Pas de nouveaux textes cette semaine je me bats contre le lac de Tibériade qui ne veut pas se laisser coucher sous ma plume, mais Les trois premiers textes mis en page au format PDF.

1-Maras

7-pont charles

11-lac titicaca

J’espère que vous apprécierez et que vous prendrez plaisir à lire ces 3 textes avec cette mise en page.

N’hésitez SURTOUT pas à me dire ce que vous en pensez et ce qui pourrait être améliorer ou changer.

 

Philippe

7 — Le pont Charles

Pont Charles

Pont Charles depuis le Château – Prague

Une légende prétend que c’est là qu’un voyageur à découvert un trésor se trouvant sous sa maison, là-bas, bien au-delà du regard, de l’horizon. La rencontre de l’incrédule immobile et du rêveur qui est venu a offert à ce dernier la clef de ce paradoxe.

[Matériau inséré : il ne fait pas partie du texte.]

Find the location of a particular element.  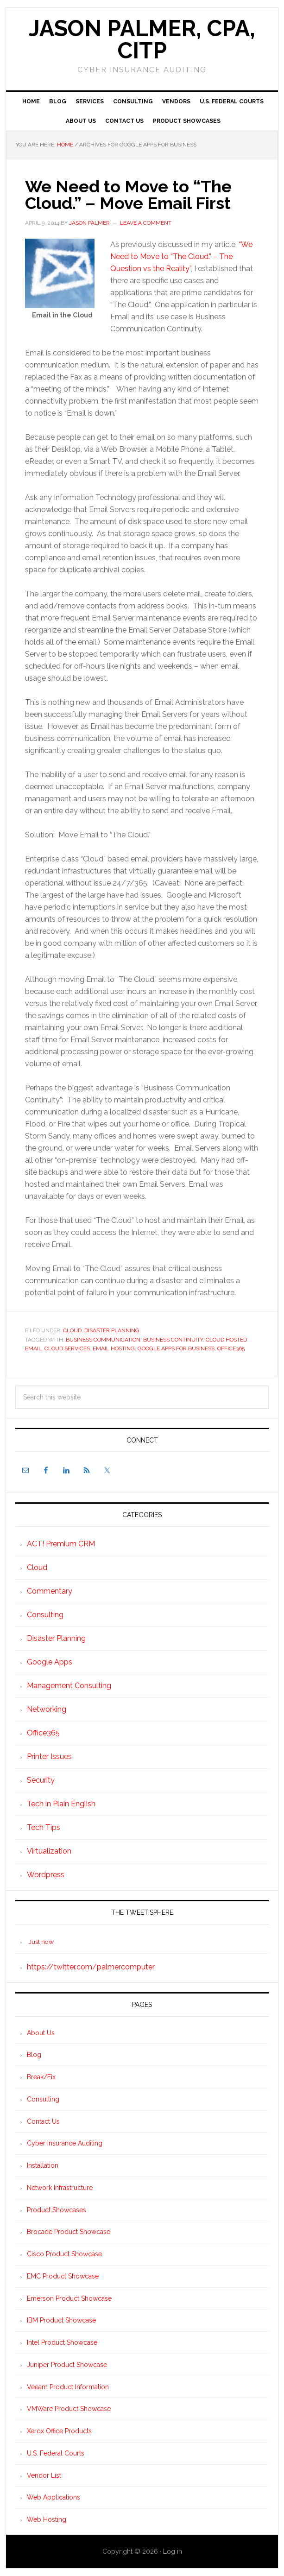 Intel Product Showcase is located at coordinates (62, 2342).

Sur ce pont l’imaginaire impose une nuit froide dont le brouillard est l’acteur principal. Dans ce brouillard tant de fantômes. Ceux de Kafka, de Kapek, ceux du Golem ou du rabbin Löwe marchent du pas mal assuré de ceux qui savent ne plus être.

Sous ce pont l’éternel dialogue de la pierre et de la rivière se mue en d’impossibles combats sans morts ni blessé, sans vainqueur ni vaincu, sans rire ni pleure. Les mouettes en sont les moqueuses et arrogantes chroniqueuses. Au-dessus du pont, noir et orgueilleux, sublime et terrifiant, le château impose sa puissance, séduit, domine tout et tous. Mais le pont, lien entre la ville et le pouvoir l’ignore, le méprise.

Avant le pont, il y a son fantasme. Ce fantasme né de livres, de rêves, de films, de pures inventions. Après le pont, il y a toujours cela, mais aussi des perspectives, des sons, des odeurs, des bruits nouveaux et uniques.

La main se laisse aller à caresser la pierre. Le pont semble ronronner, se laisser faire, mais il vous capture. Il tente même de vous faire croire que vous le dominez pour mieux vous attraper. Puis il guidera vos pas. Il les fera résonner sur ce pavé pour mieux se les approprier. Il les dégustera, les ajoutera à sa collection et les écoutera, parfois, pour son plaisir. Sauf quand il neige, comment résister à ce silence feutré, même vide, il résonne de pas.

Si vous traversez vers la château, l’initiation commence, mais je vous laisse à cette découverte. Si vous traversez vers la ville, Prague vous sourira, de ce sourire qui hante les rêves. Elle sait que vous êtes son esclave.